Today, throughout America, our population is fighting the flu. Area school systems are discussing whether or not to hold classes due to the flu affecting school children. Merriam Webster‘s primary definition of an epidemic is anything [in this case, a disease] that affects a disproportionately large number of individuals within a population, community or region at the same time. Dr. Tom Farley, New York City’s Health Commissioner, announced on CNN recently that the flu outbreak has reached epidemic proportions in New York City and he’s not certain if it has peaked! http://www.cnn.com/video/#bestoftv/2013/01/14/exp-early-farley.cnn
At this time, 47 states in the continental U.S. are experiencing widespread flu activity, according to CNN, and an incredible increase in the number of visits to hospital emergency rooms by people with flu symptoms, according to Dr. Farley. Some hospitals have set up tents outside their emergency rooms to handle the numbers of “incoming”. A sad and startling reality is, according to the CDC since September 30, 2012, there have been 40 pediatric deaths in the United Statesdue to the flu, at least 20 deaths of children under age ten since January 1, 2013. “Children are at a higher risk for the flu because their immune systems are not fully developed.

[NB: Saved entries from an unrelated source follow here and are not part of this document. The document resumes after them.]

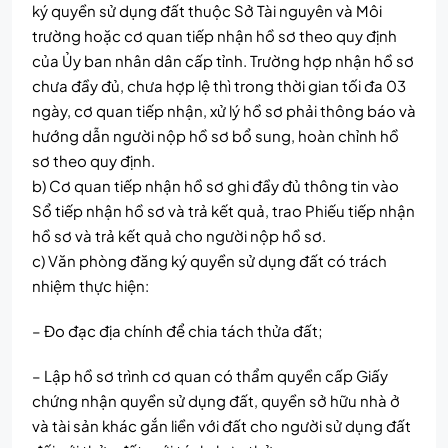
ký quyền sử dụng đất thuộc Sở Tài nguyên và Môi
trường hoặc cơ quan tiếp nhận hồ sơ theo quy định
của Ủy ban nhân dân cấp tỉnh. Trường hợp nhận hồ sơ
chưa đầy đủ, chưa hợp lệ thì trong thời gian tối đa 03
ngày, cơ quan tiếp nhận, xử lý hồ sơ phải thông báo và
hướng dẫn người nộp hồ sơ bổ sung, hoàn chỉnh hồ
sơ theo quy định.
b) Cơ quan tiếp nhận hồ sơ ghi đầy đủ thông tin vào
Sổ tiếp nhận hồ sơ và trả kết quả, trao Phiếu tiếp nhận
hồ sơ và trả kết quả cho người nộp hồ sơ.
c) Văn phòng đăng ký quyền sử dụng đất có trách
nhiệm thực hiện:
– Đo đạc địa chính để chia tách thửa đất;
– Lập hồ sơ trình cơ quan có thẩm quyền cấp Giấy
chứng nhận quyền sử dụng đất, quyền sở hữu nhà ở
và tài sản khác gắn liền với đất cho người sử dụng đất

Children with chronic health conditions are at even higher risk of getting the flu and experiencing complications.” www.flu.gov/at-risk/children/index.html
Parents and caregivers need to take this year’s flu epidemic seriously. There are several types of flu: Influenza A has been typed in 79% of the specimens and seems to be the heavy hitter with two and possibly three different strains. Influenza B accounts for approximately 20% of the flu specimens which have been typed across the country for the first week of January. http://www.cdc.gov/flu/weekly/
If you and your children (older than 6 months old) have not gotten flu shots, there is still flu vaccine available. CDC says the current flu vaccine is at least 60 percent effective against the flu (CDC, January 11, 2013, Morbidity and Mortality Weekly Report). You can still get the flu even if you get the shot, but, in Dr. Farley’s opinion, you may get a less virulent version. You still may be able to get the flu shot from your primary care physician, but you also may need to make a phone call or two to locate a source of the vaccine in your area if your primary care provider doesn’t have it. It’s still not too late to be vaccinated and to gain some protection against the flu.

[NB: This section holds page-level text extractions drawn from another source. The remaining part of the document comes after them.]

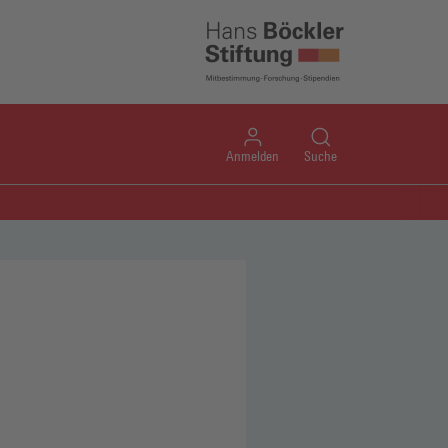
Anmelden
Suche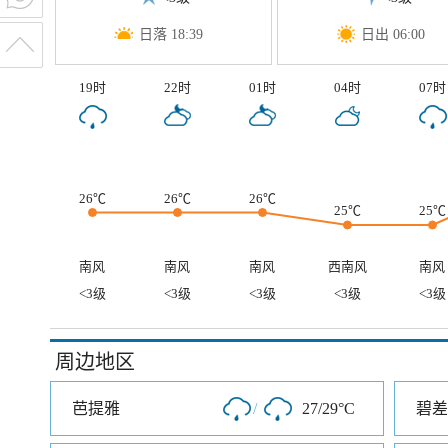
日落 18:39
日出 06:00
19时
22时
01时
04时
07时
26℃
26℃
26℃
25℃
25℃
南风
南风
南风
西南风
南风
<3级
<3级
<3级
<3级
<3级
周边地区
芭提雅
/
27/29°C
碧差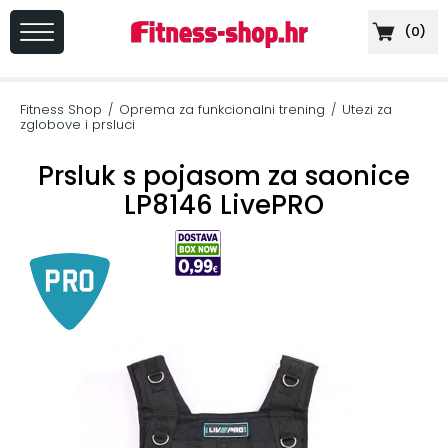
(
0
)
PRIJAVA
/
Fitness Shop
Oprema za funkcionalni trening
Utezi za
/
/
REGISTRACIJA
zglobove i prsluci
Prsluk s pojasom za saonice
LP8146 LivePRO
+
Sportska
prehrana
+
Cardio
oprema
+
Sprave
za
vježbanje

With this year’s flu, fever is usually present, chills are possible, along with headache and moderate-to-severe body aches and fatigue. Rapid onset of symptoms is characteristic of this year’s flu with a 3-to-6 hour incubation period. It feels like a cold coming on, only stronger. Coughs are dry and unproductive, and sore throats are less common, according to the Associated Press (“Do You really Have Flu?”, The Daily News Record, January 14, 2013, Associated Press, Harrisonburg, VA).

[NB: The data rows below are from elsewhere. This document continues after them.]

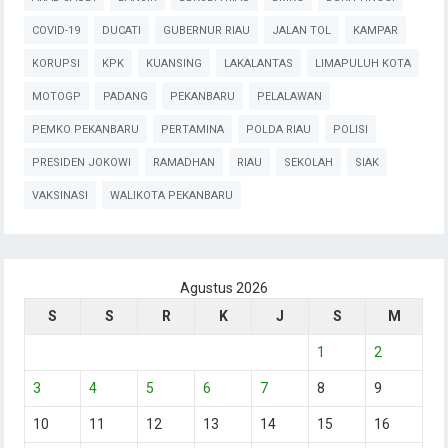
COVID-19
DUCATI
GUBERNUR RIAU
JALAN TOL
KAMPAR
KORUPSI
KPK
KUANSING
LAKALANTAS
LIMAPULUH KOTA
MOTOGP
PADANG
PEKANBARU
PELALAWAN
PEMKO PEKANBARU
PERTAMINA
POLDA RIAU
POLISI
PRESIDEN JOKOWI
RAMADHAN
RIAU
SEKOLAH
SIAK
VAKSINASI
WALIKOTA PEKANBARU
Agustus 2026
S
S
R
K
J
S
M
1
2
3
4
5
6
7
8
9
10
11
12
13
14
15
16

Children are getting the flu in inordinate proportions, so parents need to watch out for symptoms and keep kids home from school if a fever is present! Sanjay Gupta, MD, (of CNN) recommends that parents also make sure to “Wash, wash, wash hands!”, not just a cursory rinsing of little hands under water but rub them together with real soap, real water–not just hand-sanitizer for a good two minutes. Gupta says he sings the happy birthday song with his children twice while they are washing their hands, and devotes at least two full minutes to hand-washing each time!
This flu is a bad bug, so we hope those who follow ChildSafetyBlog.org take heed and pass on the precautions that could help keep you and your family from getting it.